A study recently published has raised questions over natural gas’s use in motor vehicles. It is argued that the production of natural gas results in methane leaking into the atmosphere, which contributes to climate change and limits the environmental benefits of natural gas. It is estimated that approximately 2.4% of methane in natural gas leaks into the atmosphere.
WASHINGTON—As U.S. lawmakers promote natural gas as a way to reduce air pollution, a scientific study published this week questions the benefits of the fuel when used to power vehicles and generate electricity.
The study authors said methane leaks from the production and transportation of natural gas should be studied in greater detail before the U.S. adopts any major policy shifts.

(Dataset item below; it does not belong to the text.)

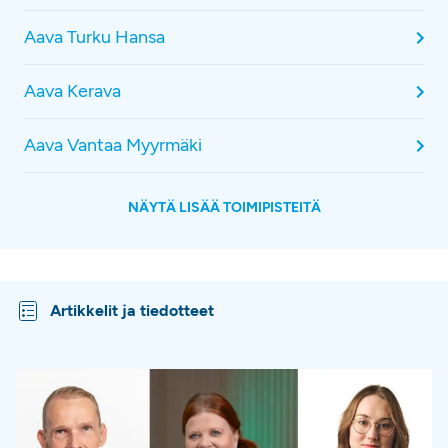
Aava Turku Hansa
Aava Kerava
Aava Vantaa Myyrmäki
NÄYTÄ LISÄÄ TOIMIPISTEITÄ
Artikkelit ja tiedotteet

The study, co-written by scientists at several universities and the environmental group Environmental Defense Fund, wades into an increasingly murky area of energy research. In it, scientists said the production of natural gas results in methane leaking into the atmosphere, which contributes to climate change and limits the environmental benefits of natural gas. Methane, the primary component in natural gas, is more potent than carbon dioxide as a greenhouse gas but decomposes more quickly in the atmosphere.
The research comes at a time when President Obama and other U.S. lawmakers are hailing natural gas as a fuel of the future, capable of replacing coal in power plants and gasoline in cars. That is because it is thought to be better for the environment and is produced in abundance in the U.S.
A boom in natural-gas production, made possible by recent advances in drilling technology, has driven down prices to about $2 per million British thermal units. At the same time, however, the Obama administration is developing stringent new rules for power plants that are likely to force some owners to abandon coal in favor of cleaner-burning natural gas.